Seorang anak pedalaman yang tinggal di rumah panjang (kala itu masih mahasiswa) bercerita menjadi anggota tim sukses Akil Mochtar. Ke mana-mana dia mengawal beliau menggunakan motor butut yang sering rusak. Dalam suatu kesempatan istirahat Akil berbicara dengannya sambil meledek habis-habisan motor butut tersebut sehingga jadi hiburan dalam tim, dan membuat si mahasiswa tersipu malu. Tapi kemudian tanpa disangka, Akil mengangkat telepon genggamnya menelpon showroom motor. Setelah itu dia pesankan si mahasiswa bila sampai ke kota untuk segera membawa motor bututnya tersebut kepada agen motor yang disebutkannya. Ketika si mahasiswa datang ke showroom tersebut, tanpa dia kira sebelumnya, ternyata motornya bukan untuk diperbaiki, melainkan diganti dengan motor keluaran terbaru atas nama pribadinya!

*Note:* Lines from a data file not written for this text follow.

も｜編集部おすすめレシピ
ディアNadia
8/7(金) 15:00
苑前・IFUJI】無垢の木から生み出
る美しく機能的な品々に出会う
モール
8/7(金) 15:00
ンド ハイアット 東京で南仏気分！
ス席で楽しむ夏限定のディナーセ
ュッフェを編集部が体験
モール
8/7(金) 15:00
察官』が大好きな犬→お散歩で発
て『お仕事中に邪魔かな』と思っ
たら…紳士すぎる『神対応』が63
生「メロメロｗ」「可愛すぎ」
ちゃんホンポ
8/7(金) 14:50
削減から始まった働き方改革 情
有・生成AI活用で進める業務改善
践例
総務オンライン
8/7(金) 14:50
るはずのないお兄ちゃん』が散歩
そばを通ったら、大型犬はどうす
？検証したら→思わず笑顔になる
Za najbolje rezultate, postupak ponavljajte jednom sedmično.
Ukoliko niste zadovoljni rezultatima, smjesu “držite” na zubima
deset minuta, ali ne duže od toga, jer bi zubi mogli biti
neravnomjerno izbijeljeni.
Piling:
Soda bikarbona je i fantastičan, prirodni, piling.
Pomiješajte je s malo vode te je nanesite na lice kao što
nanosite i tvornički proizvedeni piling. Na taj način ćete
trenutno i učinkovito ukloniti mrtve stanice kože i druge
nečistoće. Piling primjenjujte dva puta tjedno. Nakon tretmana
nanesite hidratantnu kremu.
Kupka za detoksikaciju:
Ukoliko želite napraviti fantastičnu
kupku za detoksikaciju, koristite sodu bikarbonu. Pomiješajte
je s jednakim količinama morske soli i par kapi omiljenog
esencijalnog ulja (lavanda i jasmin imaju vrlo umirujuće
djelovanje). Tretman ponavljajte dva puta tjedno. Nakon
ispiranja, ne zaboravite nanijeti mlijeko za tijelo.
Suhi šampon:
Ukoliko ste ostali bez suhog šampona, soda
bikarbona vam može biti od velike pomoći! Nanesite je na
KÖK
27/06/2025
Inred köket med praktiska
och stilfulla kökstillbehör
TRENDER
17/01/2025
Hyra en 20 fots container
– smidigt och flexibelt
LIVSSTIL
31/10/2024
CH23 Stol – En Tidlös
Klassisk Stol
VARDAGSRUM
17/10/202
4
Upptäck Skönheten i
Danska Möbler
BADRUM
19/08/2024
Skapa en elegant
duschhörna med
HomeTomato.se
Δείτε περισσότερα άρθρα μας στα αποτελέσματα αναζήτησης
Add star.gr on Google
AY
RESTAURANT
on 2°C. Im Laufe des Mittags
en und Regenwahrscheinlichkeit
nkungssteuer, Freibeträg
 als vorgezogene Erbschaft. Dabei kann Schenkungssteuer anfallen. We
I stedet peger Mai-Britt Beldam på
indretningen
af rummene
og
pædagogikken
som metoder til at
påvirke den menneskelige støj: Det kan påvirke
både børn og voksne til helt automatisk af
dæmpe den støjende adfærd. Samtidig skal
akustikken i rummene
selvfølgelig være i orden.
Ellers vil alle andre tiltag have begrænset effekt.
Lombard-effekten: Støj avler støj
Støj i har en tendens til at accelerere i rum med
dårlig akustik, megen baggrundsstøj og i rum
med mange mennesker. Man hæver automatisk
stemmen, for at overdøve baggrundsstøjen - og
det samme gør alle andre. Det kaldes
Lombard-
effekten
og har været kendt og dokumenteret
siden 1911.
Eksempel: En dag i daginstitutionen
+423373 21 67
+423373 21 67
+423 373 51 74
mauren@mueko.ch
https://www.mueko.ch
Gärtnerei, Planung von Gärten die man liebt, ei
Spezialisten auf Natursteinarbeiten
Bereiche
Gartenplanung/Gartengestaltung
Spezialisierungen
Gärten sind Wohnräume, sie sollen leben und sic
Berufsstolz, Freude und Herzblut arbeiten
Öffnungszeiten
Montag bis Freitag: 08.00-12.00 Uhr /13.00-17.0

Di sisi lain kenalan saya yang lain yang pernah menyertai beliau pun bercerita, Akil terkenal sangat emosional, kalau marah kebangetan dan kekanank-kanakan. Seperti bukan orang besar yang dewasa. Begitulah bagian kecil kompleksitas sisi kemanusiaan seorang Akil Mochtar.
Pilkada gubernur KalBar tahun 2007 silam, saat menjabat anggota DPR-RI beliau mencalonkan diri. Saat itu, dua tahun sebelum pilkada dimulai dan ketika para calon lain belum tampak atau masih malu-malu, beliau sudah memploklamirkan diri menjadi calon gubernur. Hebatnya, dia tidak hanya sekedar bicara, namun langsung berbuat. Hampir setiap minggu dia blusukan ke daerah, dari wilayah pesisir sampai pedalaman KalBar. Sungguh upaya yang ulet, sabar dan membutuhkan energi besar mengingat sebagian tempat masih relatif terisolir, aspek geografis wilayah KalBar yang berat dan sulit; terdiri dari hutan, pegunungan dan sungai yang masih jauh dari sentuhan pembangunan. Semua itu dilakukannya disela-sela kesibukan sebagai anggota DPR RI.
Hampir setiap minggu ada berita blusukannya di koran daerah. Saya tidak tahu pasti apakah beliau sudah membeli slot halaman, atau justru si koran tersebut merupakan ‘tim sukses” beliau. Dalam blusukan, beliau tak pandang bulu terhadap strata sosial, golongan, dan agama dalam masyarakat. Semua dikunjungi dan dirangkulnya. Saya termasuk orang yang salut dengan upaya beliau, dan berharap dia bisa menjadi sosok pemimpin masa depan KalBar.
Hasil pilkada gubernur sangat mengejutkan, beliau kalah. Lebih dari itu suara beliau berada dinomor buncit dari lima pasang calon yang maju. Sungguh suatu ironi bagi saya. Sebagai orang awam politik, saya tidak tahu pasti penyebabnya. Namun seingat saya, beliau tidak mengajukan gugatan atas kekalahan tersebut.
Kekalahan menjadi gubernur seperti menjadi awal kecemerlangan kiprahnya di DPR-RI. Semakin sering beliau tampil di televisi nasional, menjadikan dirinya lebih tinggi dari sekedar menjadi gubernur. Sampailah beliau menjadi anggota hakim MK dan bahkan ketua Mahkamah Konstitusi! Lagi-lagi si anak daerah pedalaman yang ulet ini berada dalam keberuntungan.
Mungkin betul kata orang-orang tua jaman dulu, pintar tak selalu pasti beruntung, tapi orang biasa yang pekerja keras dan ulet akan lebih dekat dengan keberuntungan.